Mirza Jahangir (also known as Shahzada Mirza Jahangir Shah Bakht Bahadur) (1776 – 18 July 1821) was the son of Prince Mirza Jahan Shah, who became the Emperor Akbar Shah II in 1806 and his wife Empress Mumtaz Mahal, he was also the younger brother of Emperor Bahadur Shah II and older brother of Mirza Jahan Shah. Under the pressure of his mother, Mumtaz Begum, Akbar Shah declared him as his successor. However, after he attacked the British resident, Archibald Seton, in the Red Fort, the East India Company exiled him and eventually Bahadur Shah II succeed his father in 1837, to become the last Mughal ruler of India .
He was subahdar of Assam from 1813 to 1818. He was the 32nd Mughal ruler in Assam.

==Biography==
Mirza Jahagir's father, the Mughal Emperor Akbar Shah II (r. 1808–1837) was not happy with his eldest son Siraj Uddin “Zafar” (Bahadur Shah Zafar II) and wanted to nominate his younger son Mirza Jahangir as the heir apparent (Wali-Ahad). This move was not liked by Archibald Seton, then British Resident in the Red Fort. One day, when the British Resident at the court went to meet Akbar II, the topic of succession came up again, but the Resident stated the East India Company’s known position very firmly. Angry at this, Mirza Jahangir fired at the British Resident just as he was leaving the Red Fort, but missed.The Resident turned his horse back and asked the prince to apologise, but he refused and taunted him instead, by shouting “Lu, lu hai bey” (cranky booby fie on you). The Resident then went back and returned with a whole posse of British troops, bent on avenging the insult. The prince was arrested and sent in exile to Allahabad in about the year 1812.

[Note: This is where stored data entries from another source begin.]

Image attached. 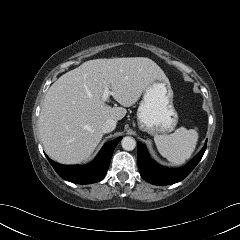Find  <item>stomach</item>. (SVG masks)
Instances as JSON below:
<instances>
[{
    "instance_id": "obj_1",
    "label": "stomach",
    "mask_w": 240,
    "mask_h": 240,
    "mask_svg": "<svg viewBox=\"0 0 240 240\" xmlns=\"http://www.w3.org/2000/svg\"><path fill=\"white\" fill-rule=\"evenodd\" d=\"M137 120L139 129L153 136L175 129L178 115L168 80L156 79L148 84L137 110Z\"/></svg>"
}]
</instances>
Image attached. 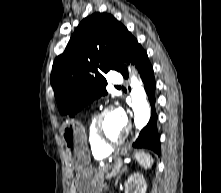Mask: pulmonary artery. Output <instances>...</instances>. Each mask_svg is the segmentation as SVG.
Wrapping results in <instances>:
<instances>
[{
  "label": "pulmonary artery",
  "instance_id": "1",
  "mask_svg": "<svg viewBox=\"0 0 221 193\" xmlns=\"http://www.w3.org/2000/svg\"><path fill=\"white\" fill-rule=\"evenodd\" d=\"M111 81L116 87H118L119 85L122 84L123 77L119 72L115 71L111 77Z\"/></svg>",
  "mask_w": 221,
  "mask_h": 193
}]
</instances>
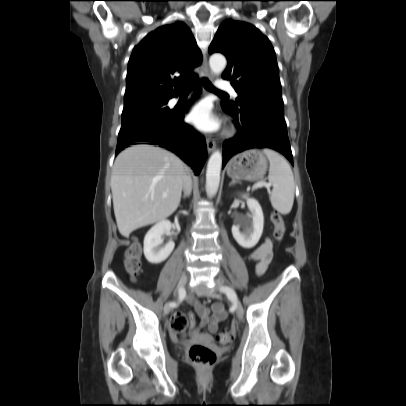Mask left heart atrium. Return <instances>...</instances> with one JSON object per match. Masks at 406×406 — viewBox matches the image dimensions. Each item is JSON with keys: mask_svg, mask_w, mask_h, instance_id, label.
I'll use <instances>...</instances> for the list:
<instances>
[{"mask_svg": "<svg viewBox=\"0 0 406 406\" xmlns=\"http://www.w3.org/2000/svg\"><path fill=\"white\" fill-rule=\"evenodd\" d=\"M189 121L203 132H214L220 127L219 119L212 113L211 107L206 102H200L189 112Z\"/></svg>", "mask_w": 406, "mask_h": 406, "instance_id": "39dd6f15", "label": "left heart atrium"}]
</instances>
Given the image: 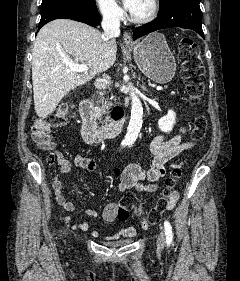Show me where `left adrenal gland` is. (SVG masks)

His mother pined for him and vowed that if he were to return, she would offer a chadar (canopy) of flowers at the dargah (shrine) of Khwaja Bakhtiar ‘Kaki’ at Mehrauli. After a couple of years, Mirza Jahangir was released, and Mumtaz Mahal Begum went to Mehrauli to redeem her vow. With her, the imperial court also shifted to Mehrauli and so did the entire population of Delhi. For seven days, all sorts of merrymaking continued at Mehrauli with Jhoolas (swings) in the mango groves, cock fighting and bull baiting, kite-flying, wrestling and swimming bouts. Amidst the celebrations, the chadar made of flowers was offered at the shrine. The secular-minded Mughal emperor ordered an offering in the shape of a floral pankha (ceremonial fan) at the Yogmaya Temple.

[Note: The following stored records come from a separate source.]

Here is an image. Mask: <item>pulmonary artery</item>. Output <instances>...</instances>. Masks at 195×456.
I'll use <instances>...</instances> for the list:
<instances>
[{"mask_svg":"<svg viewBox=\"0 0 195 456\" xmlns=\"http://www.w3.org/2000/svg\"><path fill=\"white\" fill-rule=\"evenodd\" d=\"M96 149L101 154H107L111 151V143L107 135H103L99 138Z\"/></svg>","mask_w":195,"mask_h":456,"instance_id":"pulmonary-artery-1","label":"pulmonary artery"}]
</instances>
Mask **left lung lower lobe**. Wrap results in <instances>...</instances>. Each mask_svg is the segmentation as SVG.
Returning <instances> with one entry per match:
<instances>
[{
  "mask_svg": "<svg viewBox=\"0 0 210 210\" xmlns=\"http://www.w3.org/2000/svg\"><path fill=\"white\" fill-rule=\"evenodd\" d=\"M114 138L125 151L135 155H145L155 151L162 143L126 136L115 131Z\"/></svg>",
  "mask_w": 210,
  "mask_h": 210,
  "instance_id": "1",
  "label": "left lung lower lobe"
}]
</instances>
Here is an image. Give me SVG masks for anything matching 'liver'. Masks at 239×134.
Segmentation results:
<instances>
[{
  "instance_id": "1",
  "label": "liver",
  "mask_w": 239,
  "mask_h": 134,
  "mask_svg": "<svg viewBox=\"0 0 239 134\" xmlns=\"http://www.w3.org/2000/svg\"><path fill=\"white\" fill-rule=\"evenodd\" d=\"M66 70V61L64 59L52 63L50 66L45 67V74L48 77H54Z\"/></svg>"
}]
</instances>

Seeing the response of the people and sensing the enthusiasm generated, it was decided that the festival would be held annually after the rains, and that people of all communities would make similar offerings at the holy sites. The Darbar was also shifted to Mehrauli for the 7 days of the Festival. The festival reached its pinnacle during the reign of Bahadur Shah Zafar. Bahadur Shah Zafar went to celebrate “Phool Walon Ki Sair” even during the 1857 Siege of Delhi. This was the last “Phool Waalon Ki Sair” under the Mughals.

== Death ==
Mirza Jahangir’s behaviour on his return to Delhi worsened and Akbar II agreed with the British (after he tried to poison his elder brother Bahadur Shah Zafar twice) that he be sent back to Allahabad. There he whiled away his time in drinking Hoffmann’s cherry brandy and making merry with dancing girls. In 1816, Col Sleeman found him in a bad state. “To obtain an interview with the Governor General, Lord Hastings he promised to limit himself to one bottle of port wine daily.” Lord Hastings described him as wearing a tartar dress, a crimson robe, blue vest, lined with fur and a high conical cap ornamented with jewels, though it was the peak of summer. He had long hair, cut at the side — a handsome young man gone astray. The prince died in 1821, long before his parents, and was buried in tomb in Delhi near the Nizamuddin Dargah.